Maybe it was just that the words helped a magic user to focus. Anyway, since it didn’t matter to me either and no one was around to hear me, I included the silly words I had copied from the old book. “Liri, liri, pine. Tiri, tiri, dyne. Liri, liri, oak. Cover me like smoke!”
Nothing happened at first until I remembered I had forgotten to offer some of my blood as a sacrifice to the greedy, apparently bloodthirsty Demon Lords. I pulled out my dagger and made a small cut on my forearm. Then I held my arm over the fire to drip a little onto it.
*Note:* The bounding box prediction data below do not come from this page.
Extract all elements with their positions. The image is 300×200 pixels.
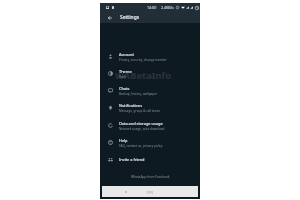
staticText: Data and storage usage — [119, 121, 163, 126]
staticText: FAQ, contact us, privacy policy — [119, 144, 163, 148]
button[interactable]: Help — [100, 134, 200, 151]
staticText: Notifications — [119, 103, 143, 108]
staticText: Privacy, security, change number — [119, 58, 167, 62]
staticText: Settings — [120, 14, 140, 21]
staticText: Account — [119, 52, 134, 57]
staticText: Invite a friend — [119, 157, 145, 162]
staticText: Dark — [119, 75, 126, 79]
staticText: WhatsApp from Facebook — [131, 175, 170, 179]
staticText: WABetaInfo — [115, 69, 172, 82]
button[interactable]: Back — [122, 188, 130, 196]
button[interactable]: Chats — [100, 82, 200, 99]
staticText: Theme — [119, 69, 132, 74]
button[interactable]: Account — [100, 48, 200, 65]
button[interactable]: Invite a friend — [100, 151, 200, 168]
button[interactable]: Notifications — [100, 99, 200, 116]
staticText: 14:00 — [147, 5, 157, 10]
button[interactable]: Theme — [100, 65, 200, 82]
staticText: Message, group & call tones — [119, 109, 160, 113]
staticText: Help — [119, 138, 128, 143]
button[interactable]: Back — [103, 12, 116, 23]
staticText: Backup, history, wallpaper — [119, 92, 158, 96]
staticText: 2.4KB/s — [161, 5, 174, 10]
staticText: Chats — [119, 86, 130, 91]
button[interactable]: Home — [146, 188, 154, 196]
staticText: Network usage, auto download — [119, 127, 165, 131]
button[interactable]: Data and storage usage — [100, 117, 200, 134]
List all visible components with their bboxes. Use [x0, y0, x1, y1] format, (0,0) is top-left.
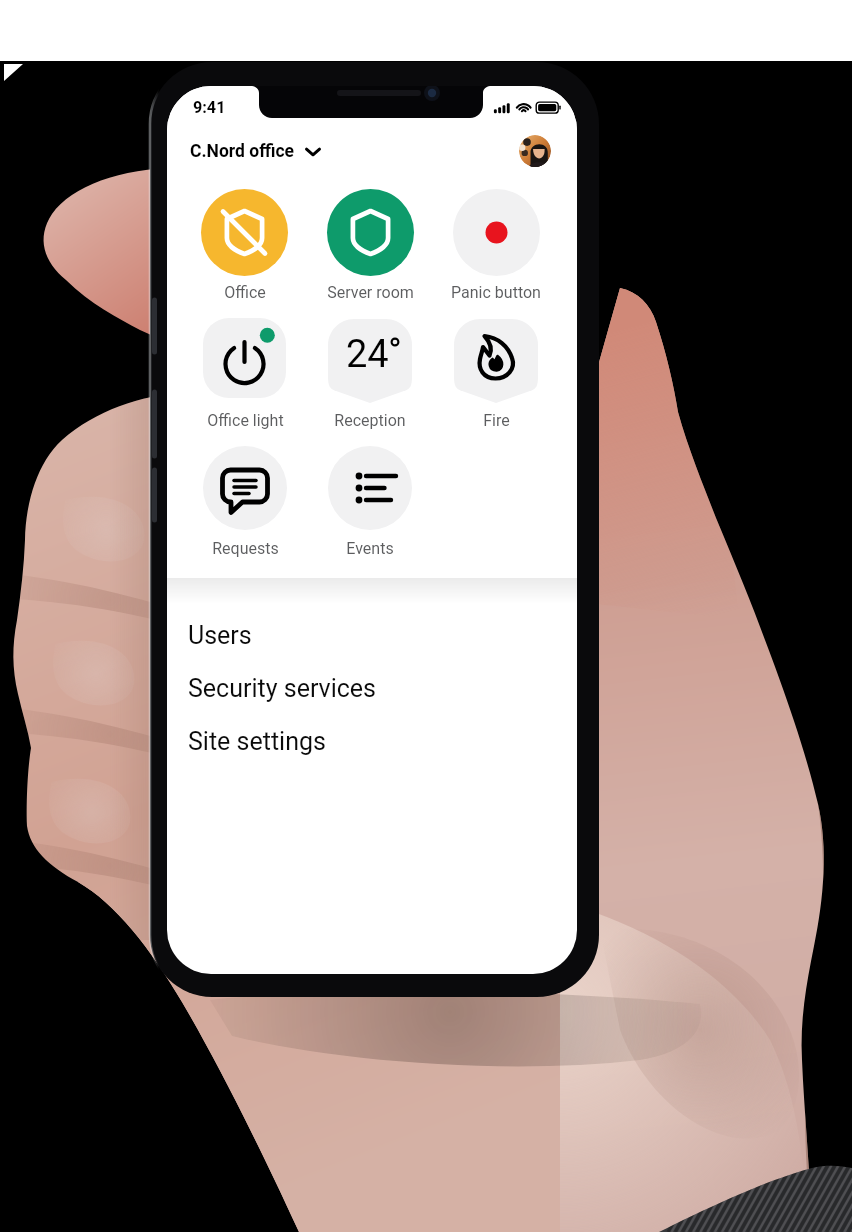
button[interactable]: Users — [167, 613, 577, 657]
staticText: 24 — [346, 332, 389, 377]
staticText: 9:41 — [193, 98, 226, 117]
staticText: Panic button — [451, 283, 541, 302]
button[interactable]: Requests — [203, 446, 287, 530]
button[interactable]: Office — [201, 189, 288, 276]
staticText: Office — [224, 283, 266, 302]
staticText: Events — [346, 539, 394, 558]
staticText: Site settings — [188, 727, 326, 756]
button[interactable]: Office light — [203, 318, 286, 398]
button[interactable]: Reception — [328, 319, 412, 403]
staticText: Server room — [327, 283, 414, 302]
button[interactable]: Panic button — [453, 189, 540, 276]
button[interactable]: C.Nord office — [190, 141, 321, 162]
staticText: Requests — [212, 539, 279, 558]
button[interactable]: Server room — [327, 189, 414, 276]
button[interactable]: Security services — [167, 666, 577, 710]
staticText: Reception — [334, 411, 406, 430]
staticText: Fire — [483, 411, 510, 430]
button[interactable]: Fire — [454, 319, 538, 403]
staticText: Office light — [207, 411, 284, 430]
button[interactable]: Events — [328, 446, 412, 530]
button[interactable]: Site settings — [167, 719, 577, 763]
button[interactable]: Profile — [519, 135, 551, 167]
staticText: Security services — [188, 674, 377, 703]
staticText: Users — [188, 621, 252, 650]
staticText: C.Nord office — [190, 141, 295, 162]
Maybe the Demon Lords liked the blood or maybe it really was the awful rhymes. Maybe they just liked hearing Archimed—and now me—make fools of ourselves. At any rate, the damn thing worked. The fire blazed up and a smoke-like haze enveloped me. I looked down at my hand—and it had disappeared, along with the rest of me. To prove it, I went over to Violet and stood right in front of him. He seemed to sense I was there and lifted his nose to smell the air. But he didn’t actually see me—I was sure of it. I was pretty sure he didn’t even see the smoke either, though I still could. His eyes remained unfocused, and soon he lost interest and began chewing the vegetables I’d brought him. I wasn’t sure how long the spell would last, so I sat by the fire for another two hours, just waiting. Gradually, the smoke cleared, and I began to materialize again, and soon after the process started I was back to normal again.
I was so excited I could barely rest, but after a while, I settled down next to Violet, covered myself with my furs, and fell into a deep sleep, not waking until the first rays of dawn lightened the sky. After a hasty breakfast, I saddled Violet again, and we began to ride toward where I thought Prince Adan’s castle was. If I was right about the direction, I knew I should be there within a day’s ride.